Un centre opérationnel de sécurité collectera et analysera les traces et événements produits par les équipements réseau du traitement. La Commission recommande que les traces applicatives et événements collectés et analysés soient conservés pendant une durée conforme à ses préconisations et prend acte de ce que ces traces ne comporteront pas de données de santé ou de données nominatives. Elle recommande également la mise en œuvre d'un mécanisme d'analyse proactive des traces fonctionnelles générées par le traitement.

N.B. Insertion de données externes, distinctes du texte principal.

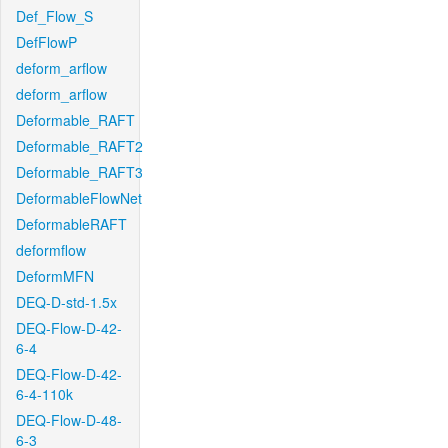
Def_Flow_S
DefFlowP
deform_arflow
deform_arflow
Deformable_RAFT
Deformable_RAFT2
Deformable_RAFT3
DeformableFlowNet
DeformableRAFT
deformflow
DeformMFN
DEQ-D-std-1.5x
DEQ-Flow-D-42-
6-4
DEQ-Flow-D-42-
6-4-110k
DEQ-Flow-D-48-
6-3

Enfin, les échanges dématérialisés entre l'ABM et la CAPADD, ainsi qu'entre les différentes entités pouvant intervenir lors d'une demande d'accès aux origines, s'effectueront grâce à des messageries sécurisées de santé assurant la confidentialité des échanges. Lorsque certaines de ces entités ne sont pas éligibles à ce mode de communication, la Commission rappelle que le corps des messages ne devra comporter aucune donnée à caractère personnel et se limiter au strict nécessaire. Elle prend acte de ce que les pièces jointes seront chiffrées par des algorithmes à l'état de l'art.
Les autres dispositions du décret n'appellent pas d'observations de la Commission.